Corporate Governance, an Evolutionary Process

One issue which, and rightly so, is and continues to be central to doing business is that of ‘corporate governance’. That system of rules, practices and processes by which an organization is directed and controlled. What also becomes important is the fine balance between the ‘ease of doing business’ and regulation thereof.

About a year ago, in October 2017, a SEBI constituted committee on corporate Governance, chaired by Mr Uday Kotak released a report which dealt extensively with various aspects of corporate governance of listed entities. A year on, the Government has recently (on November 2, 2018) notified the companies (amendment) ordinance, 2018 (ordinance) amending various sections of the companies act, 2013 (CA 2013).

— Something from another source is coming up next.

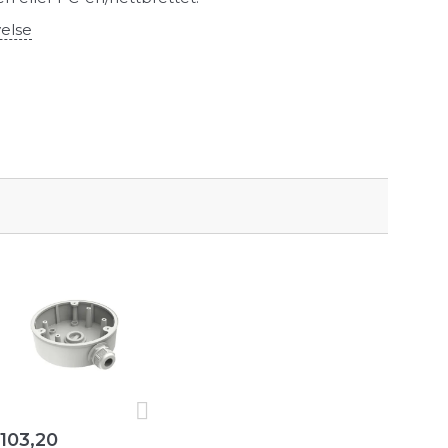
velse
103,20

This ordinance is an example of this delicate balance between the ‘ease of doing business’ and regulation towards the end of achieving better corporate governance.

One of the areas where the CA 2013 significantly departed from the companies act, 1956 (CA 1956) was in the areas of strengthening penalties, and making serious offences non-compoundable in nature. While the CA 1956 may have needed some correction, the CA 2013, owing in part to the fact that the same was drafted and notified in the wake of the Satyam scam, possibly went a bit too far in certain areas. While the initial thought process behind the CA 2013 was to simplify the codification of company law and achieve greater corporate governance but not necessarily with significantly increased compliance, the initial form of the CA 2013 likely leaned towards considerably increased compliance and reporting requirements. Any such process of transition from one body of legislation to another is an evolutionary process, and it is only with practical experience that issues surface, and appreciating this the Government has from time to time amended and further provided exceptions from the applicability of certain portions of the CA 2013 to certain types of entities. It would not be wrong to say that the journey of the CA 2013 much like the concept of corporate governance has been an evolutionary one, and continues to be so.

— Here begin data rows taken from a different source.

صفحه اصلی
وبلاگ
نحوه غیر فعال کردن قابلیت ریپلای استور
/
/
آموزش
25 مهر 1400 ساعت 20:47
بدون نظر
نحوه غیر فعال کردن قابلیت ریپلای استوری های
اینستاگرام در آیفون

While the CA 2013 has evolved considerably from the time of its notification, one of the key criticisms has been that the same imposes considerable and serious penalties and criminalized offences which are relatively technical/ compliance related. To seek to address this issue, the central Government set up the committee to Review offences under the companies act, 2013 (Review committee). One of the other key aims and one could say juxtaposing purposes sought to be achieved by the Government in setting up this review committee was to propose amendments to deal strictly with ‘shell companies’ purportedly used to launder ‘black money’. Therefore while on the one hand the review committee had to look for ways in which it could liberalize certain aspects of the law, it also had to seek to achieve much stricter corporate governance in others.

Basis the report released by the Review committee, the ordinance to further amend the CA 2013 was promulgated on November 2, 2018. towards increasing the ‘ease of doing business’, the ordinance has revised the penalties for various offences to confine the same to a financial penalty (without any element of discretionary or mandatory imprisonment). This coupled with the fact that the ordinance also amends Section 441(6) of the CA 2013 such that only offences where imprisonment is a mandatory component (as opposed to a possible discretionary component) of the punishment (with or without fine) are not compoundable, has significantly increased the power of Regional Directors to compound offences. Some of the key offences that remain not compoundable are contraventions of Section 447 (punishment for fraud); Section 8 (formation of companies with charitable objects); Section 40 (Securities to be dealt with on stock exchange); and Section 90 (register of significant beneficial owners). Further the pecuniary jurisdiction of the Regional Director for compoundable offences has been increased from INR 5 lakh to INR 25 lakh. This has provided significant relief in various areas, also specifically positively impacting director liability.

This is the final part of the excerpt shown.